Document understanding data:
━━━━━━━━━━━━━━━━━━━━

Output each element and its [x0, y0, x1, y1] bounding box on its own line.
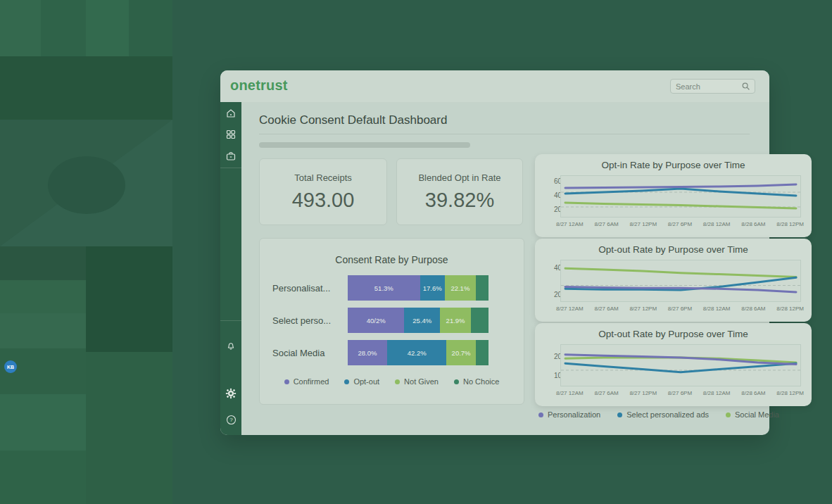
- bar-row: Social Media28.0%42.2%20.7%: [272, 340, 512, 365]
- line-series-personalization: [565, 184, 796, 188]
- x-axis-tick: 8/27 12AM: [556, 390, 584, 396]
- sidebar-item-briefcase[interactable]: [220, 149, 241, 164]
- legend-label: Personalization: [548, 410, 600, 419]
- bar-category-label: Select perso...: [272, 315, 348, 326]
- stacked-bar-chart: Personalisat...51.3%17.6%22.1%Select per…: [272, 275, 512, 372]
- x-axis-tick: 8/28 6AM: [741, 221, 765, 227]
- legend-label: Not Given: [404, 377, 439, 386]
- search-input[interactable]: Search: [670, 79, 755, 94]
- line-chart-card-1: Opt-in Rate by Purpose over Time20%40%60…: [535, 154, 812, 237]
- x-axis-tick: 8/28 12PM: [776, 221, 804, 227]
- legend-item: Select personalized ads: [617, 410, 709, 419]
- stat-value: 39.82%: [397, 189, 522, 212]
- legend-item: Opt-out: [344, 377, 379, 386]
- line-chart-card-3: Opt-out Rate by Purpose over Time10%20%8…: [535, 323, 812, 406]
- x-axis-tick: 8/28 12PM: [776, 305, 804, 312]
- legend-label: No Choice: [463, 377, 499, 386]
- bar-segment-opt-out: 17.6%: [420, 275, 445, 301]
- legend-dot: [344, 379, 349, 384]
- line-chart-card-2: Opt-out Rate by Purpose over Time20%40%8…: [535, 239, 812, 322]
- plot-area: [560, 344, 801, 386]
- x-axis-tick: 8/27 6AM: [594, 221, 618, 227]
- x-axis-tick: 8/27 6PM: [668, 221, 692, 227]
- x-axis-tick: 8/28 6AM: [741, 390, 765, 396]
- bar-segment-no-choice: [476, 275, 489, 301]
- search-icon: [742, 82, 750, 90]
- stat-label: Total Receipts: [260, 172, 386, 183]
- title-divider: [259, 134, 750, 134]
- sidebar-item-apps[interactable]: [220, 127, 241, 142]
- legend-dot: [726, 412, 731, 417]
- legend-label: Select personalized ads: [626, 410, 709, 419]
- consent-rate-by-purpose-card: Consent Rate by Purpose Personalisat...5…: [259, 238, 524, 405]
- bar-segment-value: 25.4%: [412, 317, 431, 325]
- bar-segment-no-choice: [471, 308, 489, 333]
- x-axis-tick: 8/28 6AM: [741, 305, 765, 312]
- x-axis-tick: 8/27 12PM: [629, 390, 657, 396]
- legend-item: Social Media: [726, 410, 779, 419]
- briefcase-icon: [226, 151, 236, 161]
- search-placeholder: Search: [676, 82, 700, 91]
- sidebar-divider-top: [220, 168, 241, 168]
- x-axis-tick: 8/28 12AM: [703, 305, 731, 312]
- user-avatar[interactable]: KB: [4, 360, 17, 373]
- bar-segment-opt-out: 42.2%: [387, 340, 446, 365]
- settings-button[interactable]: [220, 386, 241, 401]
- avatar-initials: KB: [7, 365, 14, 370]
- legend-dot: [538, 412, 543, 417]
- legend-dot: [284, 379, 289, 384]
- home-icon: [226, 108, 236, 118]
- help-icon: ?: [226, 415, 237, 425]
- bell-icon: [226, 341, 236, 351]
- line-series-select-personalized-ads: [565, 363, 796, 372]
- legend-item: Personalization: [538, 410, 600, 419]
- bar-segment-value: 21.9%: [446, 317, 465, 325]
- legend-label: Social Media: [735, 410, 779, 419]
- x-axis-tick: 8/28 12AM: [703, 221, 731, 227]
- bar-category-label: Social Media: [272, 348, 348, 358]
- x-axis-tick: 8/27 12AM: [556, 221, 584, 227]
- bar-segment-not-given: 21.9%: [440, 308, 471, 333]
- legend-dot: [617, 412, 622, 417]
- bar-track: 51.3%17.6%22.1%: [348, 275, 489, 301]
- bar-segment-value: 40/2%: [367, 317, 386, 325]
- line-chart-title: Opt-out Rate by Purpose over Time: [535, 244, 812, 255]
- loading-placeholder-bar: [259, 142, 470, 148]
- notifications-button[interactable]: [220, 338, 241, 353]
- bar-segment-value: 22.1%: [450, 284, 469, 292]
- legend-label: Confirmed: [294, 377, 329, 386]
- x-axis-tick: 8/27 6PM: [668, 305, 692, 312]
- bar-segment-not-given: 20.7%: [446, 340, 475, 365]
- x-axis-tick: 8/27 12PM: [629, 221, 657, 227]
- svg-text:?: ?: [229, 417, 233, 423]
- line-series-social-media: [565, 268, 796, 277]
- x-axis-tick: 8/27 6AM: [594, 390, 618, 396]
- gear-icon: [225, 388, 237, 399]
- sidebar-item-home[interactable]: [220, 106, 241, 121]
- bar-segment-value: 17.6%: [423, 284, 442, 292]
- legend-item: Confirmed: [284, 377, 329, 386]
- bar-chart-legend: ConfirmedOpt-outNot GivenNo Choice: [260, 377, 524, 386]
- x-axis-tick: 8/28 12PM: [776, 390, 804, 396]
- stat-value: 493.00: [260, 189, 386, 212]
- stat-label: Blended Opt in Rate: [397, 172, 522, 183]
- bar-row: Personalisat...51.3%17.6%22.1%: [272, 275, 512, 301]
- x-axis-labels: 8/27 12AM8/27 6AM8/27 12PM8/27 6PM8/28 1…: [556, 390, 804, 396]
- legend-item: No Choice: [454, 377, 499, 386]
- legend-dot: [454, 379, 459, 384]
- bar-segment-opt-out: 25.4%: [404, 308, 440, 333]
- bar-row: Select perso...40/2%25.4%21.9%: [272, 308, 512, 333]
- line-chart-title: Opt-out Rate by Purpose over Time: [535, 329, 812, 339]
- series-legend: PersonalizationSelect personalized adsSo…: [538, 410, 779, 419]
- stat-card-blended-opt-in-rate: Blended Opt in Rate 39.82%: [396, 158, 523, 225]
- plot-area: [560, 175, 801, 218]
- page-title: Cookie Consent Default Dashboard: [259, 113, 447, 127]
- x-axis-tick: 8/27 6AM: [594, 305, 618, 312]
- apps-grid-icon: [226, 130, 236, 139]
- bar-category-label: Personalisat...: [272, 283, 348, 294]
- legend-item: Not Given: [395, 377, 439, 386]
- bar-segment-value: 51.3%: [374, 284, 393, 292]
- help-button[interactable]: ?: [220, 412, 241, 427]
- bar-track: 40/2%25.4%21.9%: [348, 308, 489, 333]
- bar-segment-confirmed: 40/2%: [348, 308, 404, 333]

━━━━━━━━━━━━━━━━━━━━

#### [TASK INSTRUCTIONS]
Determine how many lines of the entries above carry the string "avatar", and give that number alone.

#### [RESULT OF THE EXERCISE]
2